Most email services cap attachments at 10–25 MB. Here's how to compress a PDF so it sends reliably - without ruining the quality or losing content.

SupaPDF Team·May 22, 2026·6 min read

Email attachment limits are a constant frustration. Gmail caps attachments at 25 MB. Outlook at 20 MB. Many corporate mail servers reject anything over 10 MB. If your PDF is too large to email, you have three options: compress it, split it, or use a file sharing link.

This guide focuses on compression - the simplest solution that keeps the document intact.

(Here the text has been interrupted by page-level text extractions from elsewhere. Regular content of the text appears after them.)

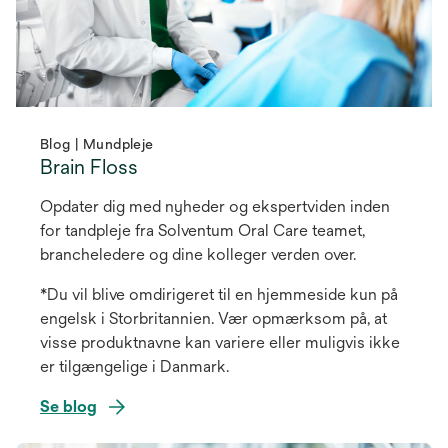
Blog | Mundpleje
Brain Floss
Opdater dig med nyheder og ekspertviden inden
for tandpleje fra Solventum Oral Care teamet,
brancheledere og dine kolleger verden over.
*Du vil blive omdirigeret til en hjemmeside kun på
engelsk i Storbritannien. Vær opmærksom på, at
visse produktnavne kan variere eller muligvis ikke
er tilgængelige i Danmark.
Se blog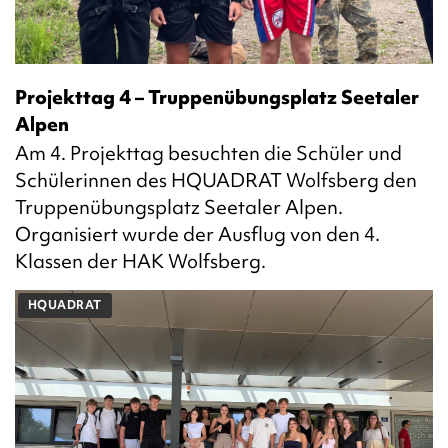
Projekttag 4 – Truppenübungsplatz Seetaler
Alpen
Am 4. Projekttag besuchten die Schüler und
Schülerinnen des HQUADRAT Wolfsberg den
Truppenübungsplatz Seetaler Alpen.
Organisiert wurde der Ausflug von den 4.
Klassen der HAK Wolfsberg.
HQUADRAT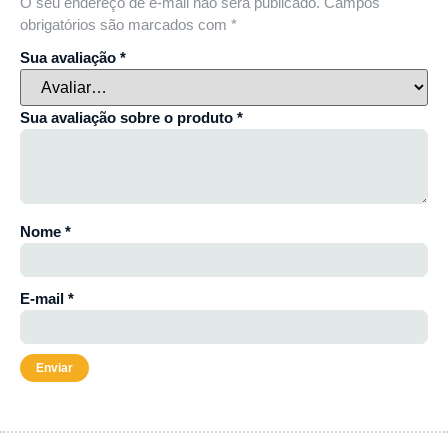
O seu endereço de e-mail não será publicado.
Campos
obrigatórios são marcados com
*
Sua avaliação
*
Sua avaliação sobre o produto
*
Nome
*
E-mail
*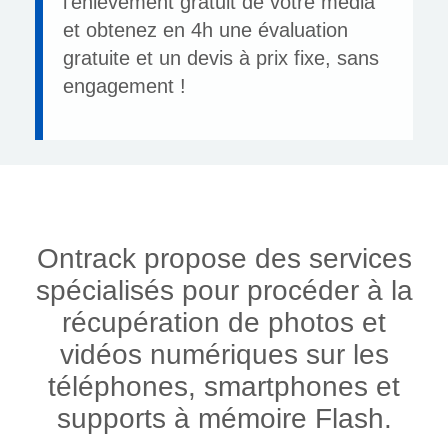
l'enlèvement gratuit de votre média
et obtenez en 4h une évaluation
gratuite et un devis à prix fixe, sans
engagement !
Ontrack propose des services
spécialisés pour procéder à la
récupération de photos et
vidéos numériques sur les
téléphones, smartphones et
supports à mémoire Flash.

Why PDFs Get Too Large for Email

PDF size is almost always driven by images. A 50-page text document might be 200 KB. Add a few high-resolution scans or photos and it balloons to 50 MB. The culprits:

  • Scanned pages at high DPI - a 600 DPI full-page scan is ~6 MB per page as an embedded image
  • Photos and diagrams from design tools - Illustrator and InDesign export PDFs with uncompressed or lightly-compressed images by default
  • Duplicate embedded fonts - poorly exported PDFs sometimes embed the same font multiple times
  • Unnecessary metadata - revision history, thumbnails, and XML blobs add silent bulk

Method 1: Compress with SupaPDF (Fastest)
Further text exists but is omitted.